*Your task:* Skip the pictures and repeat each line of the data exactly.

Extracted page text data:
= = = = =
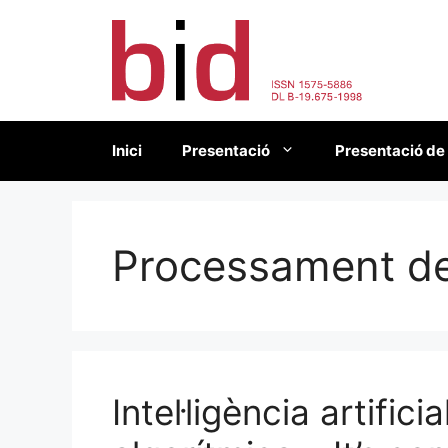
Vés
al
contingut
Inici
Presentació
Presentació de
Processament de
Intel·ligència artifici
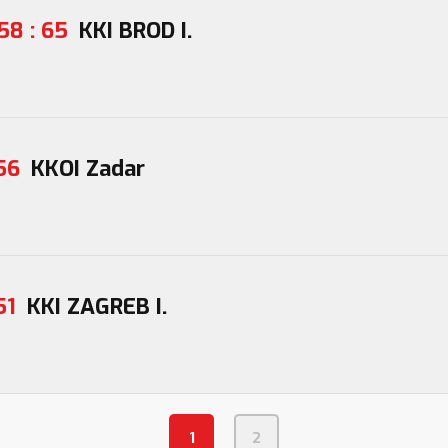
58 : 65
KKI BROD I.
56
KKOI Zadar
51
KKI ZAGREB I.
1
2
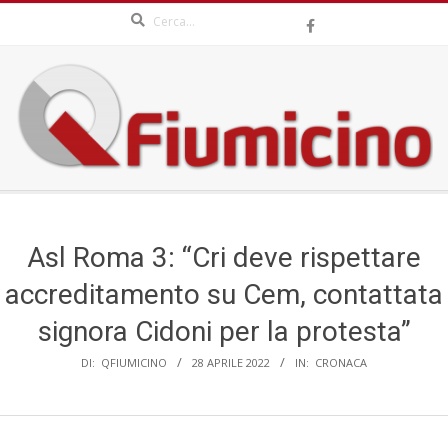
Search
Skip
to
content
QFIUMICINO.COM
Secondary
Navigation
Menu
Asl Roma 3: “Cri deve rispettare
accreditamento su Cem, contattata
signora Cidoni per la protesta”
DI:
QFIUMICINO
28 APRILE 2022
IN:
CRONACA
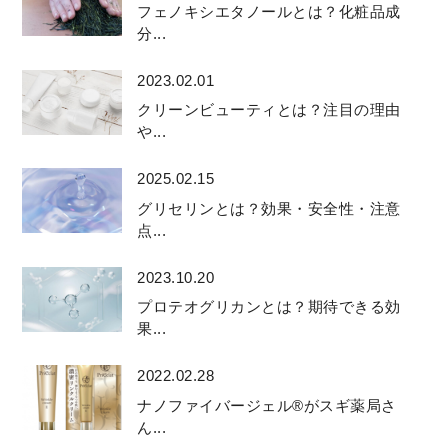
フェノキシエタノールとは？化粧品成
分...
2023.02.01
クリーンビューティとは？注目の理由
や...
2025.02.15
グリセリンとは？効果・安全性・注意
点...
2023.10.20
プロテオグリカンとは？期待できる効
果...
2022.02.28
ナノファイバージェル®がスギ薬局さ
ん...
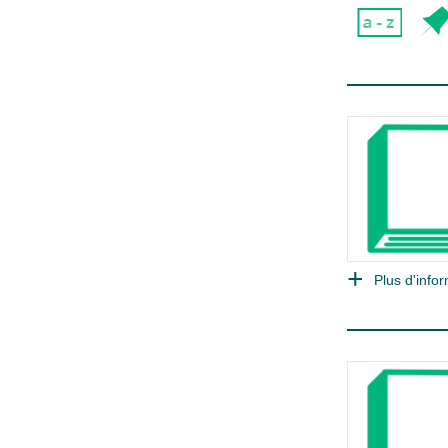
Plus d'infor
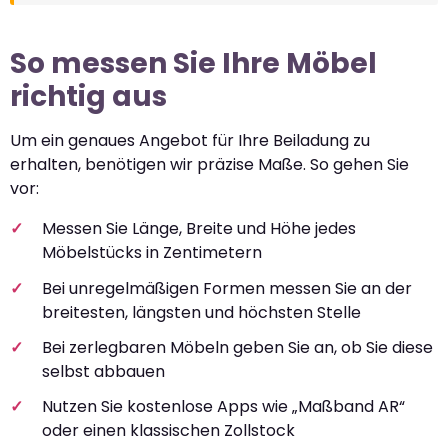
So messen Sie Ihre Möbel
richtig aus
Um ein genaues Angebot für Ihre Beiladung zu
erhalten, benötigen wir präzise Maße. So gehen Sie
vor:
Messen Sie Länge, Breite und Höhe jedes
Möbelstücks in Zentimetern
Bei unregelmäßigen Formen messen Sie an der
breitesten, längsten und höchsten Stelle
Bei zerlegbaren Möbeln geben Sie an, ob Sie diese
selbst abbauen
Nutzen Sie kostenlose Apps wie „Maßband AR“
oder einen klassischen Zollstock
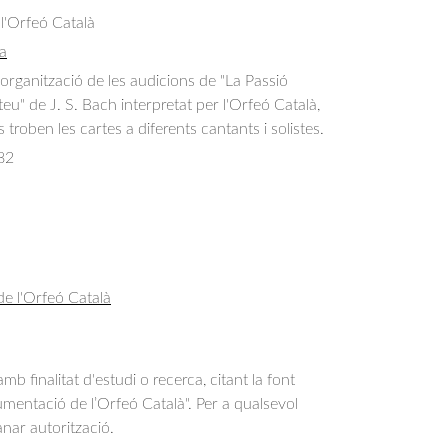
 l'Orfeó Català
a
rganització de les audicions de "La Passió 
u" de J. S. Bach interpretat per l'Orfeó Català, 
s troben les cartes a diferents cantants i solistes.
82
de l'Orfeó Català
b finalitat d'estudi o recerca, citant la font
entació de l’Orfeó Català". Per a qualsevol
anar autorització.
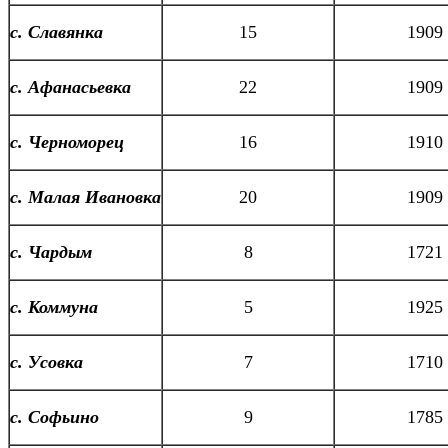
с. Славянка
15
1909
с. Афанасьевка
22
1909
с. Черноморец
16
1910
с. Малая Ивановка
20
1909
с. Чардым
8
1721
с. Коммуна
5
1925
с. Усовка
7
1710
с. Софьино
9
1785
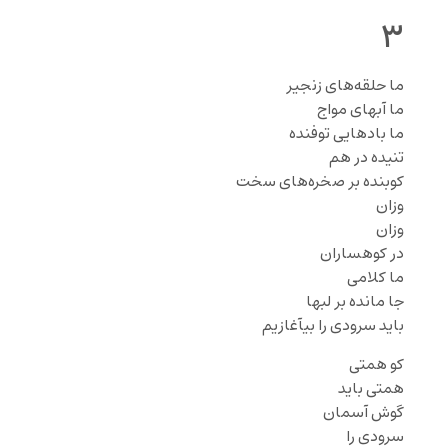
۳
ما حلقه‌های زنجیر
ما آبهای مواج
ما بادهایی توفنده
تنیده در هم
کوبنده بر صخره‌های سخت
وزان
وزان
در کوهساران
ما کلامی
جا مانده بر لبها
باید سرودی را بیآغازیم
کو همتی
همتی باید
گوش آسمان
سرودی را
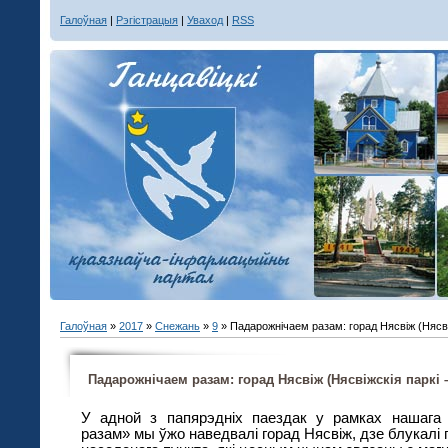
Галоўная
|
Рэгістрацыя
|
Уваход
|
RSS
Галоўная
»
2017
»
Снежань
»
9
» Падарожнічаем разам: горад Нясвіж (Нясві
Падарожнічаем разам: горад Нясвіж (Нясвіжскія паркі 
У адной з папярэдніх паездак у рамках нашага
разам» мы ўжо наведвалі горад Нясвіж, дзе блукалі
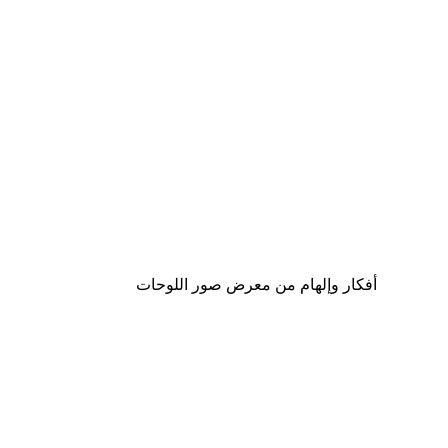
-30%*
لوحة صورة بحيرة سحرية
من ‏48.30 د.إ.‏
أفكار وإلهام من معرض صور اللوحات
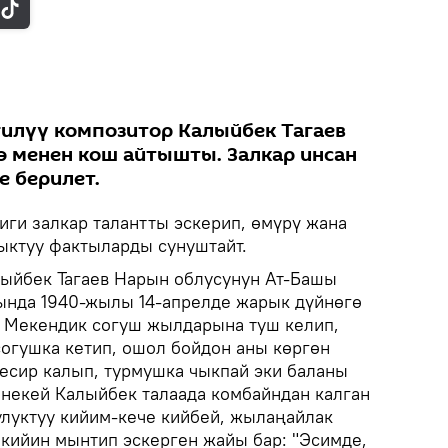
лгилүү композитор Калыйбек Тагаев
 менен кош айтышты. Залкар инсан
е берилет.
иги залкар талантты эскерип, өмүрү жана
ктуу фактыларды сунуштайт.
ыйбек Тагаев Нарын облусунун Ат-Башы
ында 1940-жылы 14-апрелде жарык дүйнөгө
а Мекендик согуш жылдарына туш келип,
согушка кетип, ошол бойдон аны көргөн
есир калып, турмушка чыкпай эки баланы
инекей Калыйбек талаада комбайндан калган
улуктуу кийим-кече кийбей, жылаңайлак
 кийин мынтип эскерген жайы бар: "Эсимде,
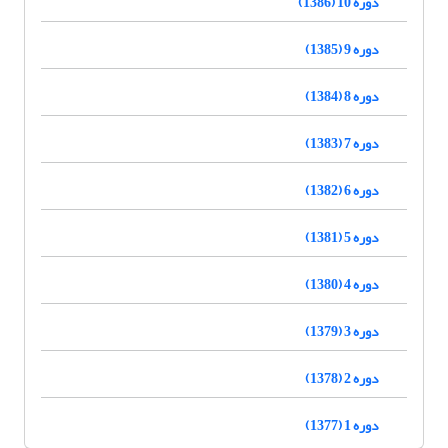
دوره 10 (1386)
دوره 9 (1385)
دوره 8 (1384)
دوره 7 (1383)
دوره 6 (1382)
دوره 5 (1381)
دوره 4 (1380)
دوره 3 (1379)
دوره 2 (1378)
دوره 1 (1377)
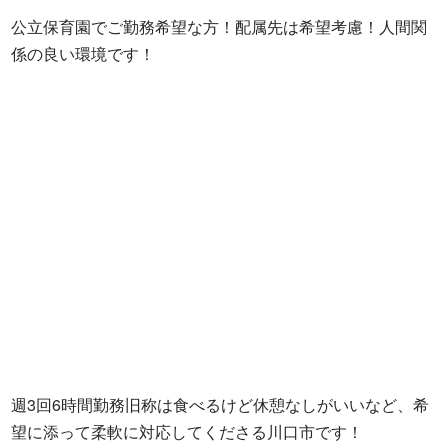
公立保育園でご勤務希望な方！配属先は希望考慮！人間関
係の良い環境です！

週3回6時間勤務旧称は食べるけど休憩なしがいいなど、希
望に添って柔軟に対応してくださる川口市です！
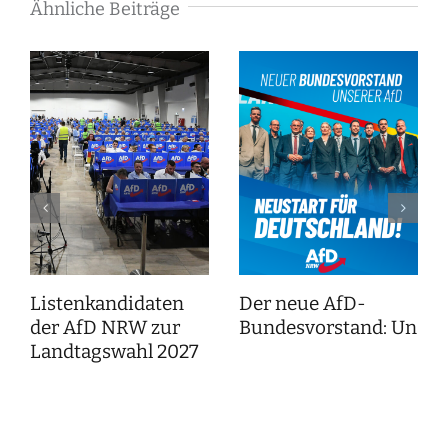
Ähnliche Beiträge
Listenkandidaten
Der neue AfD-
der AfD NRW zur
Bundesvorstand: Unser
Landtagswahl 2027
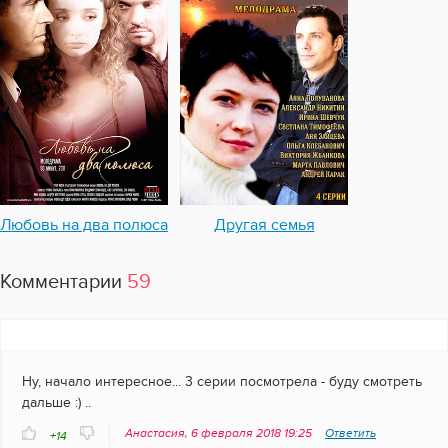
Любовь на два полюса
Другая семья
Комментарии
59
Ну, начало интересное... 3 серии посмотрела - буду смотреть
дальше :) ..
Анастасия, 6 февраля 2018 19:25
Ответить
+14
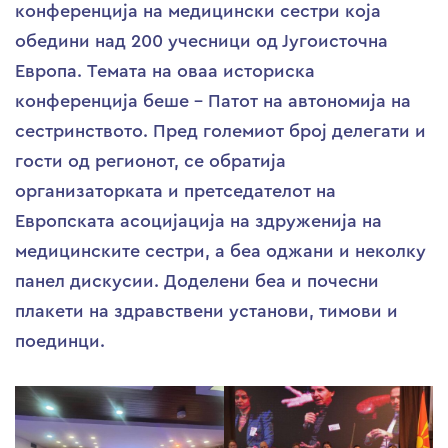
конференција на медицински сестри која
обедини над 200 учесници од Југоисточна
Европа. Темата на оваа историска
конференција беше – Патот на автономија на
сестринството. Пред големиот број делегати и
гости од регионот, се обратија
организаторката и претседателот на
Европската асоцијација на здруженија на
медицинските сестри, а беа оджани и неколку
панел дискусии. Доделени беа и почесни
плакети на здравствени установи, тимови и
поединци.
= = = = =
*Response:*
Vés
al
contingut
Inici
Presentació
Presentació de
Processament de
Intel·ligència artifici
58 : 65
KKI BROD I.
56
KKOI Zadar
51
KKI ZAGREB I.
1
2
Search
Skip
to
content
QFIUMICINO.COM
Secondary
Navigation
Menu
Asl Roma 3: “Cri deve rispettare
accreditamento su Cem, contattata
signora Cidoni per la protesta”
DI:
QFIUMICINO
28 APRILE 2022
IN:
CRONACA
フェノキシエタノールとは？化粧品成
分...
2023.02.01
クリーンビューティとは？注目の理由
や...
2025.02.15
グリセリンとは？効果・安全性・注意
点...
2023.10.20
プロテオグリカンとは？期待できる効
果...
2022.02.28
ナノファイバージェル®がスギ薬局さ
ん...
Plus d'infor
So messen Sie Ihre Möbel
richtig aus
Um ein genaues Angebot für Ihre Beiladung zu
erhalten, benötigen wir präzise Maße. So gehen Sie
vor:
Messen Sie Länge, Breite und Höhe jedes
Möbelstücks in Zentimetern
Bei unregelmäßigen Formen messen Sie an der
breitesten, längsten und höchsten Stelle
Bei zerlegbaren Möbeln geben Sie an, ob Sie diese
selbst abbauen
Nutzen Sie kostenlose Apps wie „Maßband AR“
oder einen klassischen Zollstock
 l'Orfeó Català
a
rganització de les audicions de "La Passió 
u" de J. S. Bach interpretat per l'Orfeó Català, 
s troben les cartes a diferents cantants i solistes.
82
de l'Orfeó Català
b finalitat d'estudi o recerca, citant la font
entació de l’Orfeó Català". Per a qualsevol
anar autorització.
с. Славянка
15
1909
с. Афанасьевка
22
1909
с. Черноморец
16
1910
с. Малая Ивановка
20
1909
с. Чардым
8
1721
с. Коммуна
5
1925
с. Усовка
7
1710
с. Софьино
9
1785
۳
ما حلقه‌های زنجیر
ما آبهای مواج
ما بادهایی توفنده
تنیده در هم
کوبنده بر صخره‌های سخت
وزان
وزان
در کوهساران
ما کلامی
جا مانده بر لبها
باید سرودی را بیآغازیم
کو همتی
همتی باید
گوش آسمان
سرودی را
Галоўная
|
Рэгістрацыя
|
Уваход
|
RSS
Галоўная
»
2017
»
Снежань
»
9
» Падарожнічаем разам: горад Нясвіж (Нясві
Падарожнічаем разам: горад Нясвіж (Нясвіжскія паркі 
У адной з папярэдніх паездак у рамках нашага
разам» мы ўжо наведвалі горад Нясвіж, дзе блукалі
-30%*
لوحة صورة بحيرة سحرية
من ‏48.30 د.إ.‏
أفكار وإلهام من معرض صور اللوحات
лгилүү композитор Калыйбек Тагаев
 менен кош айтышты. Залкар инсан
е берилет.
иги залкар талантты эскерип, өмүрү жана
ктуу фактыларды сунуштайт.
ыйбек Тагаев Нарын облусунун Ат-Башы
ында 1940-жылы 14-апрелде жарык дүйнөгө
а Мекендик согуш жылдарына туш келип,
согушка кетип, ошол бойдон аны көргөн
есир калып, турмушка чыкпай эки баланы
инекей Калыйбек талаада комбайндан калган
улуктуу кийим-кече кийбей, жылаңайлак
 кийин мынтип эскерген жайы бар: "Эсимде,
دوره 10 (1386)
دوره 9 (1385)
دوره 8 (1384)
دوره 7 (1383)
دوره 6 (1382)
دوره 5 (1381)
دوره 4 (1380)
دوره 3 (1379)
دوره 2 (1378)
دوره 1 (1377)
公立保育園でご勤務希望な方！配属先は希望考慮！人間関
係の良い環境です！

週3回6時間勤務旧称は食べるけど休憩なしがいいなど、希
望に添って柔軟に対応してくださる川口市です！
Ähnliche Beiträge
Listenkandidaten
Der neue AfD-
der AfD NRW zur
Bundesvorstand: Unser
Landtagswahl 2027
Любовь на два полюса
Другая семья
Комментарии
59
Ну, начало интересное... 3 серии посмотрела - буду смотреть
дальше :) ..
Анастасия, 6 февраля 2018 19:25
Ответить
+14
конференција на медицински сестри која
обедини над 200 учесници од Југоисточна
Европа. Темата на оваа историска
конференција беше – Патот на автономија на
сестринството. Пред големиот број делегати и
гости од регионот, се обратија
организаторката и претседателот на
Европската асоцијација на здруженија на
медицинските сестри, а беа оджани и неколку
панел дискусии. Доделени беа и почесни
плакети на здравствени установи, тимови и
поединци.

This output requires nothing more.